また、長期優良住宅やZEH(ネット・ゼロ・エネルギー・ハウス)などに代表されるような省エネ性、断熱性といった性能面も高い水準を求められます。法律でも性能面の基準が上がっていますので「デザインと性能の両立」を重視しながら取り組んでいきたいと考えています。

こうした家の質にこだわる動きは、テラジマアーキテクツのスタンスと合致していますし、むしろ好機だといえます。

新築住宅においては、今まで20億円ほどの業績で推移していますが、ご提供する住まいやサービスの品質を維持できる範囲で業績向上を図ります。

リノベーションに関しては、対象となるお客様が年々積み重なっていくわけなので、伸び代が大きな事業です。既存顧客へのアフターフォローをきっかけとして、積極的にご提案していきたいと考えています。

長期的な展望としては、全国展開のスキーム確立をめざしています。これまでは品質維持の観点から商圏エリアを東京都や神奈川県に絞っていました。全国各地からお問い合わせをいただきながら、すべてお断りしており、これはとても大きな機会損失です。

そこで、実験的な取り組みとして始めたのが、全国にある工務店ネットワークの活用です。基本コンセプトはテラジマアーキテクツが担当し、建築は信頼できる各地の工務店さんへお願いするというもの。このスキームを安定化させて、将来は「テラジマアーキテクツがデザインした家を全国どこにでも建てられる」という形にしていきたいと考えています。

― 最後に、読者へのメッセージをお願いします

現在の不動産価格は、高止まりしている印象があります。しかし、家の質が再注目されるアフターコロナの社会で急激に下落する可能性は考えにくいでしょう。高いクオリティのものには相応のコストがかかる、という認識が定着するのではないでしょうか。
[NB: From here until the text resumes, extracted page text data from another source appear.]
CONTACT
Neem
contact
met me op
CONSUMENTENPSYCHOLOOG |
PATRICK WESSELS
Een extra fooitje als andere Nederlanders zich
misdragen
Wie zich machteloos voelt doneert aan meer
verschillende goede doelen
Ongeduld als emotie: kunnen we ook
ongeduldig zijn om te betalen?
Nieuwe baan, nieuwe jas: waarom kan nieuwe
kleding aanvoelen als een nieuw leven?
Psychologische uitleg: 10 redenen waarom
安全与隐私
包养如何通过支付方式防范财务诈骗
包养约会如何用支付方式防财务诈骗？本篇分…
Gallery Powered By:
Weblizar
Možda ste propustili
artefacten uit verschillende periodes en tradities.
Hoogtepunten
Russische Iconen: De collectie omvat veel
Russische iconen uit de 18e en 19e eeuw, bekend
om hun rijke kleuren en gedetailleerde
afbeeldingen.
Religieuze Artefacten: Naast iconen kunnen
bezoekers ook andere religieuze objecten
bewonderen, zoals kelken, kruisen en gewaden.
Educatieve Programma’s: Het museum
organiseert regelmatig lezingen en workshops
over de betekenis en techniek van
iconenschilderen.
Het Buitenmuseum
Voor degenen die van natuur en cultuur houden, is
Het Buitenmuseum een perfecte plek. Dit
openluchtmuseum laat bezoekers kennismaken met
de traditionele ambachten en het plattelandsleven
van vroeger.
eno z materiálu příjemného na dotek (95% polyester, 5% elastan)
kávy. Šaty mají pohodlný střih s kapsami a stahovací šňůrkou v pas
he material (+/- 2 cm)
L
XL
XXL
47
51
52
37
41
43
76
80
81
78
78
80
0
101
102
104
不動産投資にご興味がある方にお伝えしたいのは「土地は縁」だということです。良い土地とめぐり合うために、常に情報にアンテナを張ることが大切です。

気になる場所がある方は、周辺を散歩したりドライブしたりしてみましょう。家を解体しているような土地を見つけたら、不動産会社へこの土地が気になっている旨、伝えておくのです。そうすれば、土地が売りに出されるタイミングですぐに連絡がもらえるでしょう。先手を打つというのがポイントですね。

テラジマアーキテクツとしては家づくりの本質的なスタンスを守りながら、より多くの方に喜んでいただけるよう努めてまいります。家づくりの可能性を知っていただけるよう、ウェブマガジン「More Life Lab.」を運営しておりますので、ぜひ参考にしていただければ幸いです。